→ **Your instructions**
Would you set down the data below exactly as shown?

### Data listing

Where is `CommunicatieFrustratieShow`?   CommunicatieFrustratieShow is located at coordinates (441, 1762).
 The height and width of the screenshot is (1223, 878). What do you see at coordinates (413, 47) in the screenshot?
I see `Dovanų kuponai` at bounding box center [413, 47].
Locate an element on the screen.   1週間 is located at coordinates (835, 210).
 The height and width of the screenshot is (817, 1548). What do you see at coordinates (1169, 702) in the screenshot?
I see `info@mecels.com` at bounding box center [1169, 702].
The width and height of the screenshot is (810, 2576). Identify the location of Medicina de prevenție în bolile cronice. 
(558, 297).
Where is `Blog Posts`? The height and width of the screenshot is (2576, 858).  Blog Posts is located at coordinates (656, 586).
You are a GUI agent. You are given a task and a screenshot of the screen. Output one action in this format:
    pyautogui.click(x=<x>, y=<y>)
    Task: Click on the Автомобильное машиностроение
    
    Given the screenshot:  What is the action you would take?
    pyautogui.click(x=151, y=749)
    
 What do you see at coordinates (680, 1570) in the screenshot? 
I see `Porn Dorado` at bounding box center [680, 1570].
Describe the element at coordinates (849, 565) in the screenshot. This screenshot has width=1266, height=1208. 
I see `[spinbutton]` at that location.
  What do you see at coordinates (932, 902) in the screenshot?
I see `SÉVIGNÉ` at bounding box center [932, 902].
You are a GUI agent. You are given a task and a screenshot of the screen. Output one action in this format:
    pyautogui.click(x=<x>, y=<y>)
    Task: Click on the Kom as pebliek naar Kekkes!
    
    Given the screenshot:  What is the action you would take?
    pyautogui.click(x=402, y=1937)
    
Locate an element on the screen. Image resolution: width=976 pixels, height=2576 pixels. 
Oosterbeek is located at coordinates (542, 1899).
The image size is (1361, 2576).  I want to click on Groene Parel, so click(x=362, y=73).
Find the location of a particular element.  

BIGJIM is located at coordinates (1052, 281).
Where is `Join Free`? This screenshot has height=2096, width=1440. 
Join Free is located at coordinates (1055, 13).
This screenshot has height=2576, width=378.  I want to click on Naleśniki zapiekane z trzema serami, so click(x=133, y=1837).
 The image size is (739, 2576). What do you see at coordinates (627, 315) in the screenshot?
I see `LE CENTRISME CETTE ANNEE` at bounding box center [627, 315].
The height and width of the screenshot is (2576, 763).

######

→ **Your response**
Where is `CommunicatieFrustratieShow`?   CommunicatieFrustratieShow is located at coordinates (441, 1762).
 The height and width of the screenshot is (1223, 878). What do you see at coordinates (413, 47) in the screenshot?
I see `Dovanų kuponai` at bounding box center [413, 47].
Locate an element on the screen.   1週間 is located at coordinates (835, 210).
 The height and width of the screenshot is (817, 1548). What do you see at coordinates (1169, 702) in the screenshot?
I see `info@mecels.com` at bounding box center [1169, 702].
The width and height of the screenshot is (810, 2576). Identify the location of Medicina de prevenție în bolile cronice. 
(558, 297).
Where is `Blog Posts`? The height and width of the screenshot is (2576, 858).  Blog Posts is located at coordinates (656, 586).
You are a GUI agent. You are given a task and a screenshot of the screen. Output one action in this format:
    pyautogui.click(x=<x>, y=<y>)
    Task: Click on the Автомобильное машиностроение
    
    Given the screenshot:  What is the action you would take?
    pyautogui.click(x=151, y=749)
    
 What do you see at coordinates (680, 1570) in the screenshot? 
I see `Porn Dorado` at bounding box center [680, 1570].
Describe the element at coordinates (849, 565) in the screenshot. This screenshot has width=1266, height=1208. 
I see `[spinbutton]` at that location.
  What do you see at coordinates (932, 902) in the screenshot?
I see `SÉVIGNÉ` at bounding box center [932, 902].
You are a GUI agent. You are given a task and a screenshot of the screen. Output one action in this format:
    pyautogui.click(x=<x>, y=<y>)
    Task: Click on the Kom as pebliek naar Kekkes!
    
    Given the screenshot:  What is the action you would take?
    pyautogui.click(x=402, y=1937)
    
Locate an element on the screen. Image resolution: width=976 pixels, height=2576 pixels. 
Oosterbeek is located at coordinates (542, 1899).
The image size is (1361, 2576).  I want to click on Groene Parel, so click(x=362, y=73).
Find the location of a particular element.  

BIGJIM is located at coordinates (1052, 281).
Where is `Join Free`? This screenshot has height=2096, width=1440. 
Join Free is located at coordinates (1055, 13).
This screenshot has height=2576, width=378.  I want to click on Naleśniki zapiekane z trzema serami, so click(x=133, y=1837).
 The image size is (739, 2576). What do you see at coordinates (627, 315) in the screenshot?
I see `LE CENTRISME CETTE ANNEE` at bounding box center [627, 315].
The height and width of the screenshot is (2576, 763).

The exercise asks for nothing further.